Mr. Whipplestone skirted the dogs, entered the shop and bought a promising piece of Camembert. The empurpled army man, always immaculately dressed and gloved, whom he had seen in the street, was in the shop and was addressed by Mr. Pirelli as “Colonel.” (Montfort? wondered Mr. Whipplestone.) The Colonel’s lady was with him. An alarming lady, the fastidious Mr. Whipplestone thought, with the face of a dissolute clown and wildly overdressed. They both wore an air of overdone circumspection that Mr. Whipplestone associated with the hazards of a formidable hangover. The lady stood stock-still and bolt upright behind her husband, but as Mr. Whipplestone approached the counter she sidestepped and barged into him, driving her pin heel into his instep.

“I beg your pardon,” he cried in pain and lifted his hat.

“Not a bit,” she said thickly and gave him what could only be described as a half-awakened leer.

Her husband turned and seemed to sense a need for conversation. “Not much room for manoeuvrin’,” he shouted. “What.”

“Quite,” said Mr. Whipplestone.

He opened an account, left the shop, and continued his explorations.

He arrived at the scene of his encounter with the little black cat. A large van was backing into the garage. Out of the tail of his eye he thought he saw briefly a darting shadow, and when the van stopped he could have fancied, almost, that he heard a faint, plaintive cry. But there was nothing to support these impressions and he hurried on, oddly perturbed.

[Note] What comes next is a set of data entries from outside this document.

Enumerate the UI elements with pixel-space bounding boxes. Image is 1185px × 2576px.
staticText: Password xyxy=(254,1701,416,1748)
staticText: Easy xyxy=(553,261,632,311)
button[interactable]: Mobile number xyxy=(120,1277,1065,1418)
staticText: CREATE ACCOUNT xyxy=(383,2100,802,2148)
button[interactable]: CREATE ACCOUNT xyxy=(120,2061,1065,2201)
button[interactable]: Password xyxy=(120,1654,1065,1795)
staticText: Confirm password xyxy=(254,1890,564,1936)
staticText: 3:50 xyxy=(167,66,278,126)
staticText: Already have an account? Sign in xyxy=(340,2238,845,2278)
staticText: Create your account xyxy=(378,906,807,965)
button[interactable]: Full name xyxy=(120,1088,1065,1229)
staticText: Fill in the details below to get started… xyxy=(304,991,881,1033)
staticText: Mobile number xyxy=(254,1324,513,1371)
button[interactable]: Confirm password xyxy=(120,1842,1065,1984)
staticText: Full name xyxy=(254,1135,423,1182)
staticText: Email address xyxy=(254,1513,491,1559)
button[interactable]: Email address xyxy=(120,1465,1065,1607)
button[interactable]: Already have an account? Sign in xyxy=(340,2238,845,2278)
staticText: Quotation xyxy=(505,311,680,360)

At the far end of the Mews, by the entrance to the passageway, is a strange little cavern, once a stable, which has been converted into a shop. Here at this period a baleful fat lady made images of pigs either as doorstops or with roses and daisies on their sides and a hole in their backs for cream or flowers as the fancy might take you. They varied in size but never in design. The kiln was at the back of the cavern, and as Mr. Whipplestone looked in the fat lady stared at him out of her shadows. Across the window was the legend The Piggie Potterie, and above the entrance a notice: X. & K. Sanskrit.

“Commercial candour!” thought Mr. Whipplestone, cracking a little joke for himself. To what nationality, he wondered, could someone called Sanskrit possibly belong? Indian, he supposed. And X? Xavier perhaps. “To make a living,” he wondered, “out of the endless reduplication of pottery pigs? And why on earth does this extraordinary name seem to ring a bell?”

Conscious that the fat lady in the shadows still looked at him, he moved on into Capricorn Place and made his way to a rosy brick wall at the far end. Through an opening in this wall one leaves the Capricorns and arrives at a narrow lane passing behind the Basilica precincts and an alleyway ending in the full grandeur of Palace Park Gardens. Here the Ng’ombwana Embassy rears its important front.

Mr. Whipplestone contemplated the pink flag with its insignia of green spear and sun and mentally apostrophized it. “Yes,” he thought, “there you are, and for my part, long may you stay there.” And he remembered that at some as yet unspecified time but, unless something awful intervened, in the near future, the Ambassador and all his minions would be in no end of a tig getting ready for the state visit of their dynamic President and spotting assassins behind every plane tree. The Special Branch would be raising their punctual plaint and at the F.O., he thought, they’ll be dusting down their imperturbability. “I’m out of it all and (I’d better make up my mind to it) delighted to be so. I suppose,” he added. Conscious of a slight pang, he made his way home.